THE TASK:
Which of the lines in the data mention the string "dropdown"? List them all.

SOURCE DATA:
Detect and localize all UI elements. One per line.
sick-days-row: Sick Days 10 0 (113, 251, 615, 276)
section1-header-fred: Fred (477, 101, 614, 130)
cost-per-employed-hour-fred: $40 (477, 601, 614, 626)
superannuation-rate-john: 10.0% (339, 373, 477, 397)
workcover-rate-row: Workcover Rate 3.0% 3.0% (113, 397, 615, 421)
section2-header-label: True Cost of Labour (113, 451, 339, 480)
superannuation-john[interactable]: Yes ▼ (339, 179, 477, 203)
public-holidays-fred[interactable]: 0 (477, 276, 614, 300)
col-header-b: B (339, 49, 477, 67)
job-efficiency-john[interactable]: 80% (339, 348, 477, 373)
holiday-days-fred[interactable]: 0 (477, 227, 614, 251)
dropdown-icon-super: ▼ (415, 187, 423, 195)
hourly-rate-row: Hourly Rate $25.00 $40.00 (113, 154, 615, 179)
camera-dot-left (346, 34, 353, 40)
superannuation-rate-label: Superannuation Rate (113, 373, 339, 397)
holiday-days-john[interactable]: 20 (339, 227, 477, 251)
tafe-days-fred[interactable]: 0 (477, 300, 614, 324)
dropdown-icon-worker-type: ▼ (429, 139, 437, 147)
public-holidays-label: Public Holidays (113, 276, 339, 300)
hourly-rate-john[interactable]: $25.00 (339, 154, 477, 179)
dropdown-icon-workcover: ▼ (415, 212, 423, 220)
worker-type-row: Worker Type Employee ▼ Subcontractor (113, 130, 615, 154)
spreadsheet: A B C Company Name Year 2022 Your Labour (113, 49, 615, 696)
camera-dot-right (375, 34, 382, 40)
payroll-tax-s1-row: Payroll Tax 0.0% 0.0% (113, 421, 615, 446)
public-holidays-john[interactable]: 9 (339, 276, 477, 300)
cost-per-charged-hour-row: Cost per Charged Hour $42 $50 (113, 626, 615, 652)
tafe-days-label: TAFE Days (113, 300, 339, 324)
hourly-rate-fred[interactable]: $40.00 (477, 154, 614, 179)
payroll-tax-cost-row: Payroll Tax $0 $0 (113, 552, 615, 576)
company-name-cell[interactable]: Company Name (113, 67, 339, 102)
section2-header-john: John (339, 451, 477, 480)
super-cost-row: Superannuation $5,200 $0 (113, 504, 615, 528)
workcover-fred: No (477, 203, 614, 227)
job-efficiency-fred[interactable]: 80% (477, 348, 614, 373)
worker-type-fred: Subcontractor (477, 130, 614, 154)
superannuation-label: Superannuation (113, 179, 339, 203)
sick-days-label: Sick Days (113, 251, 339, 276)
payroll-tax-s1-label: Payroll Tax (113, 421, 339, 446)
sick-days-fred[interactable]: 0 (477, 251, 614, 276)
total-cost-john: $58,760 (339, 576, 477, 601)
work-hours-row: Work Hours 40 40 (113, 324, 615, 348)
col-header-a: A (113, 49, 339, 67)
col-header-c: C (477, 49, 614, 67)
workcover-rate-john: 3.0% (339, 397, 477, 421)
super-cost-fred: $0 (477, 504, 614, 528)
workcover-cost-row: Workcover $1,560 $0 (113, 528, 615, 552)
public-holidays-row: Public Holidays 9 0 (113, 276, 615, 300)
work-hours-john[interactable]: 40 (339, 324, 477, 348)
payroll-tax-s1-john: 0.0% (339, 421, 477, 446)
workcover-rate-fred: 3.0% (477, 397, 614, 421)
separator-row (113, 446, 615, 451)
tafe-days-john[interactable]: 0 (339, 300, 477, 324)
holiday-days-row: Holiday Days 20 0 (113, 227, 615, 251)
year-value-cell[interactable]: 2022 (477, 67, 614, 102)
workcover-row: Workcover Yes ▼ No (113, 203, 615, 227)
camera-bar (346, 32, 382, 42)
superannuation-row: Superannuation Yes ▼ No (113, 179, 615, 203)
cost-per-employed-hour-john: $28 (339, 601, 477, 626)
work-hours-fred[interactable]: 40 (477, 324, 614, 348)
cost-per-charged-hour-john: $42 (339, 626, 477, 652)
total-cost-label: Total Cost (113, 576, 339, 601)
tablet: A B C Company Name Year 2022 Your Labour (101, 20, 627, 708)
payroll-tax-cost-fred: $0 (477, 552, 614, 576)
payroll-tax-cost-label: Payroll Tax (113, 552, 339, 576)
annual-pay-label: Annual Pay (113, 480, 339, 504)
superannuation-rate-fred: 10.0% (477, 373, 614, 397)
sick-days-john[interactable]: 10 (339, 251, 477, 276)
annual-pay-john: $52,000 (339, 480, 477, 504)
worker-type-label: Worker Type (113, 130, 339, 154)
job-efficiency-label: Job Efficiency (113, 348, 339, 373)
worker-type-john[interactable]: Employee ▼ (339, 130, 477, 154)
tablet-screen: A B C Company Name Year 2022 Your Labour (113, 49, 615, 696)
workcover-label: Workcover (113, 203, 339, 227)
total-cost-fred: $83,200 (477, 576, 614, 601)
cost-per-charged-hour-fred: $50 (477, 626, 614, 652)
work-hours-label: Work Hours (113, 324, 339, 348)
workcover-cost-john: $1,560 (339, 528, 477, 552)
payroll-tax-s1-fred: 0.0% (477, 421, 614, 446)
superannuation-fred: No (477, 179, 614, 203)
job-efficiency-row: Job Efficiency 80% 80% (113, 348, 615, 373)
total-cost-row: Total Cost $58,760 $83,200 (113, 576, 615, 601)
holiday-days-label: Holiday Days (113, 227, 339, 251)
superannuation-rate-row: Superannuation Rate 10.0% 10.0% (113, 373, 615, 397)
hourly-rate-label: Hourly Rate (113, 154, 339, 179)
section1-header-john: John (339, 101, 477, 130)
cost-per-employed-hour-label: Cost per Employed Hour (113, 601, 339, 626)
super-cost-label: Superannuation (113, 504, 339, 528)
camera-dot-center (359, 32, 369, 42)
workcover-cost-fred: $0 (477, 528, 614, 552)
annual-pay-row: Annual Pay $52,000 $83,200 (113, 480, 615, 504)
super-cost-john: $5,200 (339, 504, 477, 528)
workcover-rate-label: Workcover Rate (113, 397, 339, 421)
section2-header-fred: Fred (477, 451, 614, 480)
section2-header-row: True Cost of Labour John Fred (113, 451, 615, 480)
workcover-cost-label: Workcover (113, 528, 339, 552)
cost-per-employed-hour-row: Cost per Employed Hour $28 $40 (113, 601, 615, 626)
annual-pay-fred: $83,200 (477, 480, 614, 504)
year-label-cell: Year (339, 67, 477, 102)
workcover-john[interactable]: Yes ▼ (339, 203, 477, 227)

* * *

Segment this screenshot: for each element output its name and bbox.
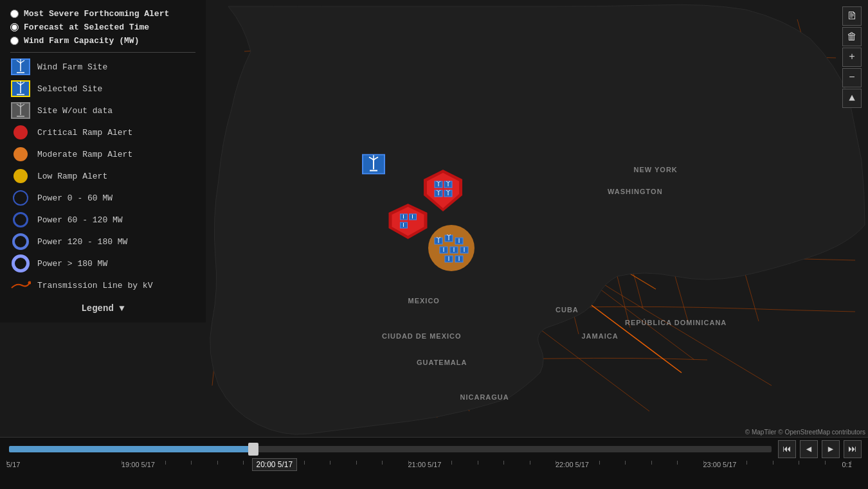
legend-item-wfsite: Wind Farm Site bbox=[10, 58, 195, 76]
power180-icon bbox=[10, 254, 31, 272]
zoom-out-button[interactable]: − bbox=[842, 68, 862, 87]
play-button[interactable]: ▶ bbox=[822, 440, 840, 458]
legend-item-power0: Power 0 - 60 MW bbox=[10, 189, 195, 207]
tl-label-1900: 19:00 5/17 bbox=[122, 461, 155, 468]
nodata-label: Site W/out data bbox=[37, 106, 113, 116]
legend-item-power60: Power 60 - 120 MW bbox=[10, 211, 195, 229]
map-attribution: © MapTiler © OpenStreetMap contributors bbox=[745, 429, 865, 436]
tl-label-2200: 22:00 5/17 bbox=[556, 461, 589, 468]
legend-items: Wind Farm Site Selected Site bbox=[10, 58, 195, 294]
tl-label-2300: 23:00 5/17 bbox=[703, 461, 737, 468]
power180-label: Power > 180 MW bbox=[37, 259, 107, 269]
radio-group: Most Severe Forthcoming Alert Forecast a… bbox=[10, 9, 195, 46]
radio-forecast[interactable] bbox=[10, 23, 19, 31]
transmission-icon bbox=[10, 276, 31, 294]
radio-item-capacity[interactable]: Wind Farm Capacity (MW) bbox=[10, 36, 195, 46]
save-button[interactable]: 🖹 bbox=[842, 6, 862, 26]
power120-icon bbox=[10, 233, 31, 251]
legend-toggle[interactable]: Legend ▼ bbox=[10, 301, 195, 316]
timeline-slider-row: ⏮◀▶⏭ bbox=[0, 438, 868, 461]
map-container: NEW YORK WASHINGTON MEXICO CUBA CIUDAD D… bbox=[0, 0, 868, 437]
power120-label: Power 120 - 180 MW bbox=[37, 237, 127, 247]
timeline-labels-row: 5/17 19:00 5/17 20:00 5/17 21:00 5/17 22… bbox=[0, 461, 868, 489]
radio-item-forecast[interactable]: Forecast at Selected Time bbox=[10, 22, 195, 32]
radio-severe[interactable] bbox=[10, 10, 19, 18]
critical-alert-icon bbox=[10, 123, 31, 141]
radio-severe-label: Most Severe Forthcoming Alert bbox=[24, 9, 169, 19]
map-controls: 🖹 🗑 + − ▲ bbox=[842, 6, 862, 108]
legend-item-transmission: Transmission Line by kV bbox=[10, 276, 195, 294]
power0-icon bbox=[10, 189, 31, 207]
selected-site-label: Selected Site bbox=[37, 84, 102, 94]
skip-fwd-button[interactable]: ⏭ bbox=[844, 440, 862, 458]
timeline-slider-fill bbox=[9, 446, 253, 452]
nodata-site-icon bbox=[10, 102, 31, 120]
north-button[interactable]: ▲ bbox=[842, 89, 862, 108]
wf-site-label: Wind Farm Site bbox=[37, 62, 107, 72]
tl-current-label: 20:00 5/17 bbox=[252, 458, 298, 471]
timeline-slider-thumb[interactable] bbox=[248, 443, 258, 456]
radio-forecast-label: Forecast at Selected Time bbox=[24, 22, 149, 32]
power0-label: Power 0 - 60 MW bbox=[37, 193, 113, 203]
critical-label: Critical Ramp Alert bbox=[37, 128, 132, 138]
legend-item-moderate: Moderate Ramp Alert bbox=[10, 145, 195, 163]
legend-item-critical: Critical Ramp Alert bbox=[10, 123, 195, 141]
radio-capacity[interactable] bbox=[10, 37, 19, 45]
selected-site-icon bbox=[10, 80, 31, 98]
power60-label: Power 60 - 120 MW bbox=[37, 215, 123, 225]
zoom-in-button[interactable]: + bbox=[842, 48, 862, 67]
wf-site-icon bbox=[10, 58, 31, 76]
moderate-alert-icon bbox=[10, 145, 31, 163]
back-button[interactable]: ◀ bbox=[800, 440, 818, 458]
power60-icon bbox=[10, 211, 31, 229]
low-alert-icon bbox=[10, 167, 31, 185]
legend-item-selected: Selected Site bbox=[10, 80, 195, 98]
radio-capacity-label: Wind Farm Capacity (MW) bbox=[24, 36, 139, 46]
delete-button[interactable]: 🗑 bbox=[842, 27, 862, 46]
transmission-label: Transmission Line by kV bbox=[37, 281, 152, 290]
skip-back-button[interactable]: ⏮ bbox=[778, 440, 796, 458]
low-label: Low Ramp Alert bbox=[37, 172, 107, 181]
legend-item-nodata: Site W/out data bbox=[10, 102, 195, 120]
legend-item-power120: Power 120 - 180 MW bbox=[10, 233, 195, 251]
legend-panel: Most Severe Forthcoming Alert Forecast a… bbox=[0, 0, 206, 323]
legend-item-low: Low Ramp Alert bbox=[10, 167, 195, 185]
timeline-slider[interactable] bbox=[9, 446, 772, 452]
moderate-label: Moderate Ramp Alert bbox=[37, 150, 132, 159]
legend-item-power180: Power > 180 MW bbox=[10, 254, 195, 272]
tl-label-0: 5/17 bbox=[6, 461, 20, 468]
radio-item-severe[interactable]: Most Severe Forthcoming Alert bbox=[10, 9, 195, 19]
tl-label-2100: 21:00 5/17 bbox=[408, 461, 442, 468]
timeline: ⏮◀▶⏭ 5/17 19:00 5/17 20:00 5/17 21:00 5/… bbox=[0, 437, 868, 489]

RESPONSE:
dropdown-icon-super: ▼ (415, 187, 423, 195)
dropdown-icon-worker-type: ▼ (429, 139, 437, 147)
dropdown-icon-workcover: ▼ (415, 212, 423, 220)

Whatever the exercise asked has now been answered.